While all the athletes train at a high level, they were not ready for the work they did.
“Building those houses was hard,” Andrews said. “The carpenters who were helping us, it was easy for them but we were struggling. It’s a different type of labor than what we do. They were in shape for what they do.”
The foundations were already set when the athletes arrived, so they nailed the walls together with 12-foot tall sticks, then sealed the walls.
To do that, they gathered nearby dirt and straw, then walked a mile to a river and carried back jugs filled with five gallons of water.
The athletes then brought the ingredients into the rooms of the house and mixed them together with their bare feet. Afterward they smeared it into the walls.
“It was interesting,” Watkins said. “I’ve never done anything like that. When you see it on paper, it was simple. You nail in nails into some stick, throw in some mud and smear it around. But that was some hard labor.”
Once the mud dried, a tin roof was placed on top for the athletes to secure. When done, they had completed a traditional house used by village members.
“The best part for me (was) being able to interact with the family we helped out,” Watkins said. “They were shy at first. After a couple days the mom helped out and (then the) daughter. They were better workers than most of us.”
Construction was delayed by a heavy rainstorm the second day. The athletes spent that time getting to know the villagers and played soccer against them.
They faced a coed team that trained for weeks to face the Americans. It was a huge event for the village with about 2,000 in attendance.

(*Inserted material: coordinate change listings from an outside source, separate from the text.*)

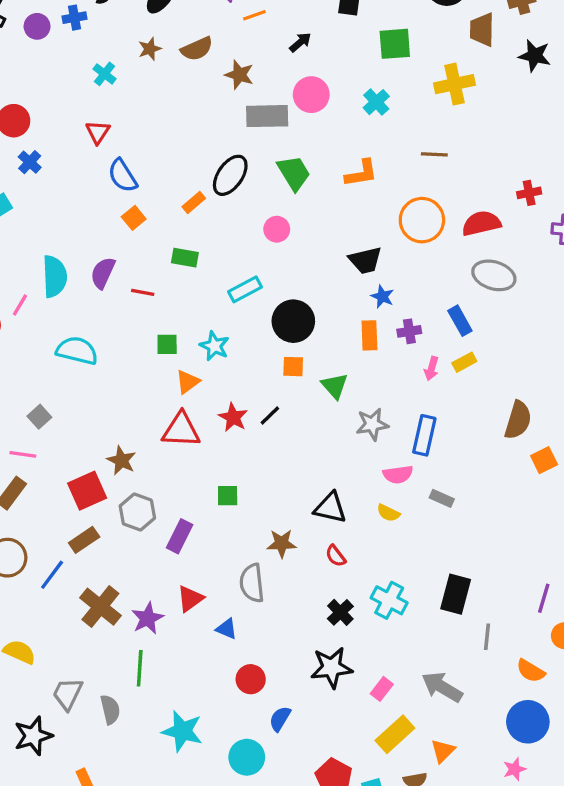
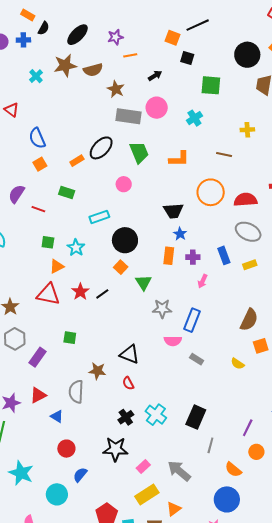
brown star: (150, 49) -> (65, 65), size x1.6
yellow cross: (455, 84) -> (247, 130), moved, size x0.6
red triangle: (98, 132) -> (12, 110), moved, turned -35
yellow rectangle: (464, 362) -> (250, 265), moved
orange square: (293, 367) -> (121, 267), turned 32
yellow semicircle: (388, 513) -> (237, 364), moved

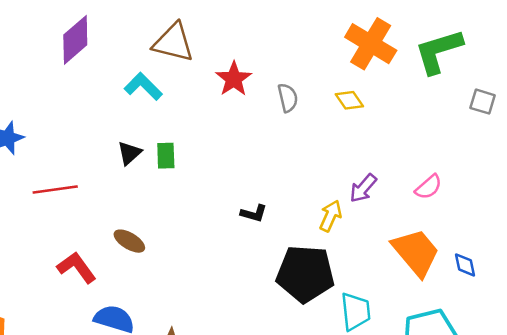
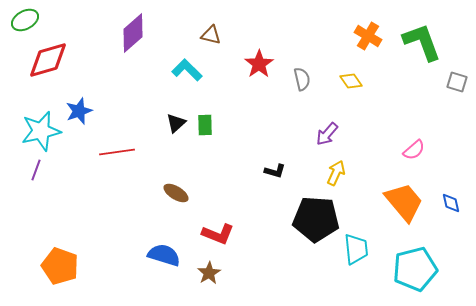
brown triangle: (173, 42) -> (211, 35), size x0.6
orange cross: (371, 44) -> (368, 36), size x0.7
green L-shape: (439, 51) -> (422, 42), turned 87
purple arrow: (363, 188) -> (327, 134), moved
blue diamond: (465, 265) -> (451, 203), moved
red L-shape: (77, 267) -> (218, 234), moved, turned 148

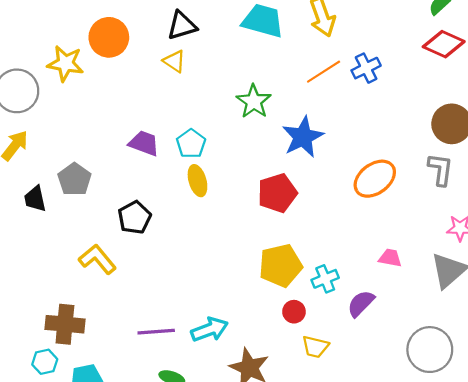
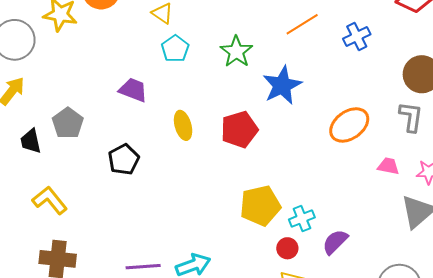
blue cross: (366, 68) -> (357, 36), moved
cyan pentagon: (191, 144) -> (175, 49), moved
red pentagon: (277, 193) -> (239, 130), moved
pink trapezoid: (390, 258) -> (388, 166), moved
yellow L-shape: (97, 259) -> (50, 200), moved
red circle: (294, 312) -> (287, 248), moved

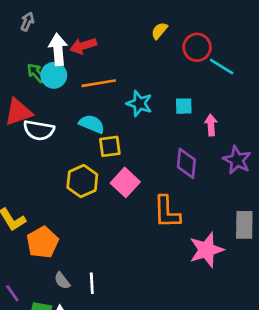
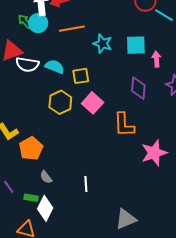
cyan square: (184, 106) -> (136, 45), size x1.5
cyan semicircle: (92, 124) -> (55, 67), moved
white line: (92, 283) -> (86, 184), moved

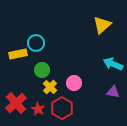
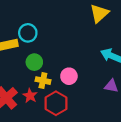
yellow cross: (50, 87) -> (43, 81), turned -32
red star: (38, 109) -> (30, 96), moved

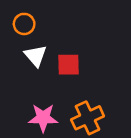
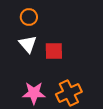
orange circle: (24, 24) -> (29, 17), moved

The Beavers lost 5-3, but Sattler used her soccer expertise to score two goals on penalty kicks and scored off an assist from Watkins.
“There were many people waiting for that game, with people in trees,” Watkins said. “It looked like a hostile environment, but they loved us. After the game they ran up and hugged us. It still gives us chills thinking about the experience we had.”
After returning and recovering from jet lag, they were able to share their experiences with their teammates and friends.
They hope their stories inspire the next group of volunteers, just like they were inspired when they heard about the early trips.
“The best part of everything is coming back and telling what we did,” Watkins said. “You can tell a lot of people want to be more involved. The more trips Beavers Without Borders goes on, other student-athletes and people in the community want to go on these trips.”